The accused cannot be acquitted solely because the disproportionate assets found are less than 10 per cent of their known sources of income. The judgments say courts should instead focus on the impact caused by corruption in society.
If the Jayalalithaa case comes in appeal, the Supreme Court will have an opportunity to settle the question of what is “disproportionate” in the modern scene when the highest judiciary has held repeatedly that corruption in public spheres should be met with “zero tolerance”.
The Jayalalithaa acquittal is based on the Krishnanand Agnihotri case of 1977, which introduces the concept that disproportionate asset to the extent of 10 per cent deserves no punishment. The Maharashtra v. Pollonji Darabshaw Daruwalla judgment of 1987 underlines this view.

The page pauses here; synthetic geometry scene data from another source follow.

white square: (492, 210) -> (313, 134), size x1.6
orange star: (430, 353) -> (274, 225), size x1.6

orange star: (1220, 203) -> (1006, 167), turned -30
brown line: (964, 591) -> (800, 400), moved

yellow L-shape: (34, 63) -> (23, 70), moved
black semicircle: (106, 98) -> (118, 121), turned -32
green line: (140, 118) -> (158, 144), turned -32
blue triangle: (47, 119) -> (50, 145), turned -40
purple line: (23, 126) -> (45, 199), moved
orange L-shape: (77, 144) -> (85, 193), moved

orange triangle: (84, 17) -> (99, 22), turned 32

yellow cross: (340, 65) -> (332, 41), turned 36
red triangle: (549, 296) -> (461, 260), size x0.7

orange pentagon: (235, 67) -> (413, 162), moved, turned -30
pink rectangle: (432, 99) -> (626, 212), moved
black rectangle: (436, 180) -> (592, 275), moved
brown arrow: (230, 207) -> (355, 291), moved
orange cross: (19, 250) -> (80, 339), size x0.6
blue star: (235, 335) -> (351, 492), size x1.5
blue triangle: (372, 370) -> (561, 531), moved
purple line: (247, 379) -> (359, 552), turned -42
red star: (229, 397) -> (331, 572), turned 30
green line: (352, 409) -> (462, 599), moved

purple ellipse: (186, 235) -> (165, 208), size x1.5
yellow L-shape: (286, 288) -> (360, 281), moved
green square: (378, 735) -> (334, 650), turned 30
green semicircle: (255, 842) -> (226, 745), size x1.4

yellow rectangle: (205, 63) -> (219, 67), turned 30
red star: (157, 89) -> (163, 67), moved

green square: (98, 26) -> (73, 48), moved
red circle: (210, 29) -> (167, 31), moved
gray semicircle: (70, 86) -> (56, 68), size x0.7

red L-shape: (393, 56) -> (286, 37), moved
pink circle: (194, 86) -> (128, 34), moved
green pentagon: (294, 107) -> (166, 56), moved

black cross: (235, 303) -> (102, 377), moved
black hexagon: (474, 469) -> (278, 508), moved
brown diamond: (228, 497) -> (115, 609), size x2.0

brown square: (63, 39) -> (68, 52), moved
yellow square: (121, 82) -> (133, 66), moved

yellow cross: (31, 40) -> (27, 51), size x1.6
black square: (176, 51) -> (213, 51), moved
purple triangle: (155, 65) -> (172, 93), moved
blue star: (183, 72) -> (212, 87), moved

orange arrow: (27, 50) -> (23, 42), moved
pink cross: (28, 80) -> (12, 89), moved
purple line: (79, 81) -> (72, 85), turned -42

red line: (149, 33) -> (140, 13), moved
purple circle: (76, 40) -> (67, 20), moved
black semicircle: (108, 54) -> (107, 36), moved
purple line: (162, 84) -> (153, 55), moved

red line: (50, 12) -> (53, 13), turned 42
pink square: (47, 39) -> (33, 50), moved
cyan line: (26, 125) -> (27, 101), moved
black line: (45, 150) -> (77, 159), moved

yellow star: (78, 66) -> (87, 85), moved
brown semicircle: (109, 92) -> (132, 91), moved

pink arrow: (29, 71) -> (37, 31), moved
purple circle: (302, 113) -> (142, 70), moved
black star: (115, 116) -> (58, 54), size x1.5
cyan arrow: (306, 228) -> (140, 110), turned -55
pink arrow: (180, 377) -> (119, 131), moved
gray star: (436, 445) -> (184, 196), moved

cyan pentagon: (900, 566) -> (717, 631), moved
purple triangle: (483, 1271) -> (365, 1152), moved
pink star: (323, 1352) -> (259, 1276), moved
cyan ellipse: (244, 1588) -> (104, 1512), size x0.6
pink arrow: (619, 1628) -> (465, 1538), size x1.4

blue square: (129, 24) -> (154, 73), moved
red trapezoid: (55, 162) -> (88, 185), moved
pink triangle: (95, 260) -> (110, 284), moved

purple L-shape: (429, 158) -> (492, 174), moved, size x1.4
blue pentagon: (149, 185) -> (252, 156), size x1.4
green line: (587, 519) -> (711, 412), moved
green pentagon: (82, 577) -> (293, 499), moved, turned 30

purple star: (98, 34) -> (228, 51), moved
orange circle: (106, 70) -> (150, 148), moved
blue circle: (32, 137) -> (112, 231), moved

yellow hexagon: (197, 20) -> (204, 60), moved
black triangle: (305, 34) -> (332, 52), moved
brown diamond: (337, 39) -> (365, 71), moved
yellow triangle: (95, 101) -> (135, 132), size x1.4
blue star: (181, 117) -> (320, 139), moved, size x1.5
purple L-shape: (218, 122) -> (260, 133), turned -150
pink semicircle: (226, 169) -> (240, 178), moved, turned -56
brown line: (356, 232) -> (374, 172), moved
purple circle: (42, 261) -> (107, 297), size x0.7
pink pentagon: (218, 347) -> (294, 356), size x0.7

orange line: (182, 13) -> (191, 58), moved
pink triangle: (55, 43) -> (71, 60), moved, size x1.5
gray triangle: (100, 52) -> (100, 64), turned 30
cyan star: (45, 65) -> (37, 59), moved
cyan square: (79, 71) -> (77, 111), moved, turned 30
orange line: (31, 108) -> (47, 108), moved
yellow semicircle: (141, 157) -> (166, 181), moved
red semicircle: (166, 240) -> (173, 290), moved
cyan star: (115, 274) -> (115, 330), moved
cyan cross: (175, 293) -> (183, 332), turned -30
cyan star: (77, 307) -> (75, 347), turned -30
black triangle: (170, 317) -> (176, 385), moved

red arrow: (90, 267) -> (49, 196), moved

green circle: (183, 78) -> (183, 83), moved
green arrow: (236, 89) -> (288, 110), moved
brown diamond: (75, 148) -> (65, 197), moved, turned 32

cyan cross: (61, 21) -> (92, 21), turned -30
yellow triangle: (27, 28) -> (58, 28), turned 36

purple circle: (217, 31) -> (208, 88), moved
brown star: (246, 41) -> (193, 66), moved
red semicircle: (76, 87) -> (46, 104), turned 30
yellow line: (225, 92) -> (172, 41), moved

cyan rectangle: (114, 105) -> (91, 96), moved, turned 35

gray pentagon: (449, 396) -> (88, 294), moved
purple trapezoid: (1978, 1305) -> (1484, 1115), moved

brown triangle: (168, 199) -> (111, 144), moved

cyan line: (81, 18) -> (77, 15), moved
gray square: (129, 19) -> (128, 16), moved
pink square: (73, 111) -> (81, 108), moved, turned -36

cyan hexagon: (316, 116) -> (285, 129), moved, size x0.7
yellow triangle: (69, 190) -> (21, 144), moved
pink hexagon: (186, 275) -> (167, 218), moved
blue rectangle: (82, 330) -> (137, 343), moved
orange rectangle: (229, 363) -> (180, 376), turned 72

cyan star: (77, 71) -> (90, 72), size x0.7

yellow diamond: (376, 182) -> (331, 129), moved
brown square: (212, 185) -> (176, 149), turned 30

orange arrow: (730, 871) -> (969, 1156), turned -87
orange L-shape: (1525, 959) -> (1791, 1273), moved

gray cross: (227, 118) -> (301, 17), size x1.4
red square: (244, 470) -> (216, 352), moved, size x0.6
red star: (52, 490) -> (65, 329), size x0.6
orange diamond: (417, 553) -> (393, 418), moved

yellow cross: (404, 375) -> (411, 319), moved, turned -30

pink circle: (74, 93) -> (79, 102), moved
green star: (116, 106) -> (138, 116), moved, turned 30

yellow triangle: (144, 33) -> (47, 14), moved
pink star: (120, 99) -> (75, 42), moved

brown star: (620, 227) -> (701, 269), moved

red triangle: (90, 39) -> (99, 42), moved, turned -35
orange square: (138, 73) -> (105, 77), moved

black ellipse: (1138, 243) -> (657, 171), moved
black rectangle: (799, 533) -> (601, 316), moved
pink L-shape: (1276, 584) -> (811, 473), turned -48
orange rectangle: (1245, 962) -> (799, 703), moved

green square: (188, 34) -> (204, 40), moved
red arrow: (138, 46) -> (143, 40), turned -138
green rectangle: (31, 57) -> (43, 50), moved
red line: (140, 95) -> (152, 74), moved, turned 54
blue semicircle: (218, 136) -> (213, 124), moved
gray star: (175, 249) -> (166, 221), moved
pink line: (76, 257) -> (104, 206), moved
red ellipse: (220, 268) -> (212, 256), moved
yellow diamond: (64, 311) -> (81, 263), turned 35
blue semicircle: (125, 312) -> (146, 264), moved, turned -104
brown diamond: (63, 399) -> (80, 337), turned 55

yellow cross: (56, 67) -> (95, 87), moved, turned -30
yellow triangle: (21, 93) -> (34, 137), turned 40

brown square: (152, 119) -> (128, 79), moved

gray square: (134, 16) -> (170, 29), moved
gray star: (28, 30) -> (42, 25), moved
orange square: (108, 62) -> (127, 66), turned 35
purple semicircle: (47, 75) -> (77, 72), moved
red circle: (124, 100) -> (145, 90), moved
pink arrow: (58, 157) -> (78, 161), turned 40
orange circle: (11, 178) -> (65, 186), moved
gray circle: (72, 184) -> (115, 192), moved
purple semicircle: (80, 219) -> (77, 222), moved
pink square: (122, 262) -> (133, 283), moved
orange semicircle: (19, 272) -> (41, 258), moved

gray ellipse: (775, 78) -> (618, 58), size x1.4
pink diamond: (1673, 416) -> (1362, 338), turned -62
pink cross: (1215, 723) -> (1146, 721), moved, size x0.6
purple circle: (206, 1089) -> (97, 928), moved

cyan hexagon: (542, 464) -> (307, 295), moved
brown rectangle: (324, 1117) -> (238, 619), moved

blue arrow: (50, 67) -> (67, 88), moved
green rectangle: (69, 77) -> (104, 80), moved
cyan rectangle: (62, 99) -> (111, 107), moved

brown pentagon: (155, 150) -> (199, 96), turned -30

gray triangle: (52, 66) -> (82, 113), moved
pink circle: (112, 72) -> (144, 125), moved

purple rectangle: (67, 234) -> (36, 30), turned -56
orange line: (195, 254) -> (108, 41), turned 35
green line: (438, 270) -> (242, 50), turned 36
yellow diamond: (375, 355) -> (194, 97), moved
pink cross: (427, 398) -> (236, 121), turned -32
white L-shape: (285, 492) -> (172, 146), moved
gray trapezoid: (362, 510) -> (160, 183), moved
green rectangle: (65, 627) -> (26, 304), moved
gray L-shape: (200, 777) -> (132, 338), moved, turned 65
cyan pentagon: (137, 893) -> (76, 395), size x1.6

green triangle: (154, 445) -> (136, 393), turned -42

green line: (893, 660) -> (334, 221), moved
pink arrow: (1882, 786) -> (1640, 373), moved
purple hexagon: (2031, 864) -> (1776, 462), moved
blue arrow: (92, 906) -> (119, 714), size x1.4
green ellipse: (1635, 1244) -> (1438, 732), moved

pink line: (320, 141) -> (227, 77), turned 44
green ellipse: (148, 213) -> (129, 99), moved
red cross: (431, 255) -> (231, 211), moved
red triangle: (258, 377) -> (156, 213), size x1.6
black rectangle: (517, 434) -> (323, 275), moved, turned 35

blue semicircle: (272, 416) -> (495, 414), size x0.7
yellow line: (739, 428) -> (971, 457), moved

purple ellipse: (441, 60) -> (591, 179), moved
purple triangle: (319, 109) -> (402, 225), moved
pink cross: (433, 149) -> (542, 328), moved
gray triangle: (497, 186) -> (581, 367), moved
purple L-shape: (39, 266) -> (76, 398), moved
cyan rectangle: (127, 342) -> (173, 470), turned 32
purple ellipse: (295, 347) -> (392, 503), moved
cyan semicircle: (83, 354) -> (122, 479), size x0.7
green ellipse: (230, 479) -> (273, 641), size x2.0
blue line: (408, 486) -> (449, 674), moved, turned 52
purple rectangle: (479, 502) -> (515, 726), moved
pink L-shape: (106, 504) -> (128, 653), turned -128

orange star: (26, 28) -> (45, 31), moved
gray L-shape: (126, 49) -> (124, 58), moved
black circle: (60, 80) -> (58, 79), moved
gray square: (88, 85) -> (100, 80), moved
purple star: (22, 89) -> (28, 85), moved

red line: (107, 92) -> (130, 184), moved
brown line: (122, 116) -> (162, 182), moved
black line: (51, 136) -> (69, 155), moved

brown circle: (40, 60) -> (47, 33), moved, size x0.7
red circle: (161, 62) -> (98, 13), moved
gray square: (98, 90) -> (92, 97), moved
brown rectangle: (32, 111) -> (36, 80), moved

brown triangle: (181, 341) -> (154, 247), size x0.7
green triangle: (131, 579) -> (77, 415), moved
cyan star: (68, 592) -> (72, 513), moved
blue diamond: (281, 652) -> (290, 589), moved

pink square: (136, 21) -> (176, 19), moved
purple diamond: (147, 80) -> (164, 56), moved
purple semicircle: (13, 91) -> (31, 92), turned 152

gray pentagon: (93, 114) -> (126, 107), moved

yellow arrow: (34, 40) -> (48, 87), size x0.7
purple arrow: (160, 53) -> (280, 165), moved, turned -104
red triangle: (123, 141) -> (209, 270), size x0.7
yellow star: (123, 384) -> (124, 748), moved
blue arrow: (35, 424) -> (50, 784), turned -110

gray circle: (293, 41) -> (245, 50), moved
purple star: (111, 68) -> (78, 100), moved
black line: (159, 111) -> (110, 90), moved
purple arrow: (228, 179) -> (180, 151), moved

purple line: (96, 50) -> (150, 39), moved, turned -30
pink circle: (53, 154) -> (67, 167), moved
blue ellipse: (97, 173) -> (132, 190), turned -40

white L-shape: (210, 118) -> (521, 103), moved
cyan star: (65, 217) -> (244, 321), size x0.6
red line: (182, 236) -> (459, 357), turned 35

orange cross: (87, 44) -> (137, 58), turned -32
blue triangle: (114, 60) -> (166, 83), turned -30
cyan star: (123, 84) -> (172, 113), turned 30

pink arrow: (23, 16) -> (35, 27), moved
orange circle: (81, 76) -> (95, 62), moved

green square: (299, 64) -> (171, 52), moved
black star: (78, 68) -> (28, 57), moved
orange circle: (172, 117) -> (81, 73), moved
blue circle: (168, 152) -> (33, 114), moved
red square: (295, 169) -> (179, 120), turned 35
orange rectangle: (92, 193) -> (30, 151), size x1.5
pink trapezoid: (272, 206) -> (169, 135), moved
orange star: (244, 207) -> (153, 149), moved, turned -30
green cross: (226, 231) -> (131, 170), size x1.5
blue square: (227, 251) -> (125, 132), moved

In this case, the Supreme Court held that when there was only a marginal excess in assets, the accused should be given the “benefit of the doubt”.
Again, in State of Maharashtra v. Wasudeo Ramchandra Kaidalwar of 1981, the apex court said all that the accused needed to show was a “preponderance of probability” that he could come into possession of the assets under question in a legal fashion.
In Anantha Ramulu v. State of Madhya Pradesh of 2005, the Supreme Court dismissed a case of corruption against a government official who was found in possession of Rs. 2.63 lakh in excess of his known income. The Bench, led by Justice Markandey Katju, said if this was the case, every government official would find himself in jail.
But the May 2011 judgment of the Madhya Pradesh High Court in the Kamal Lal Gharde case stated an alternative view.
Quoting the Ramulu and Polloji verdicts of the Supreme Court, a Division Bench of the High Court said the question of disproportionate being meagre or moderate deserved to be ignored as a probable fault of calculation.
Instead, onus should be given to the nature of offence and its social impact. This judgment saw the highest court start a dialogue on corruption as an “enemy of the nation”.